Speed and convenience matter as much as security for successful brands looking to build customer relationships based on trust. So, a great onboarding experience and a safe onboarding experience both matter, to business and consumers.
Best practice digital customer onboarding optimises customer journeys for speed and security, responding to trust and fraud signals and dynamically adjusting between data-centric identity verification and identity document proofing routes, to maximise customer conversion while reducing the risk of fraud.
By taking a multi-layered approach to digital identity, trusted third-party identity data verification can be added to the proofing process; by adding data, a business can establish trust in the longer term existence and credibility of the identity or red flag that no such history or confirmatory data exists.
Consumers are looking for security as well as convenience, however.
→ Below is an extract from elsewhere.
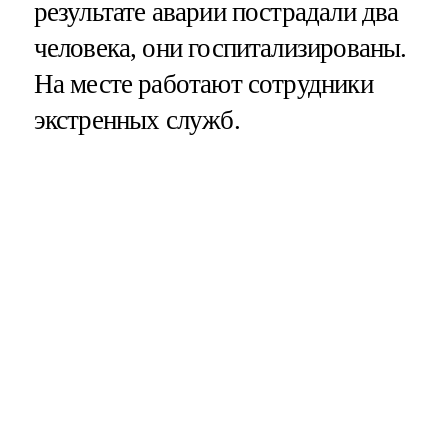
результате аварии пострадали два
человека, они госпитализированы.
На месте работают сотрудники
экстренных служб.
One in seven consumers reported they have been a victim of fraud in the past year and 85% of consumers we surveyed said they prefer brands with advanced identity verification.
Brands that display a visible commitment to identity security and deploy a robust identity-proofing process can not only protect against criminals but also build reputational credibility in the eyes of genuine customers who feel safer knowing that they are protected from fraud.
Digital identity verification is the process of proving that an identity is real without ever having to meet someone face-to-face. It helps to provide assurance that a person is who they say they are and that the personal information they have provided isn’t fake or stolen.
Identity proofing is process of affirming to a high degree of assurance that the person presenting themselves online is who they claim to be. It requires official document evidence that the identity being presented exists, that the person claiming the identity is the legitimate owner and that she is genuinely present at the time.
Biometric identity authentication is the process of verifying identity by comparing known and trusted biological characteristics against those presented by someone claiming an identity. These biological characteristics traditionally include facial characteristics, fingerprints, irises, and voice prints.
Identity fraud is the intentional use by one person of another person's personal identifiable information or identity credentials, with or without the express consent of the legitimate holder, to commit a crime or to deceive or defraud another person or organisation.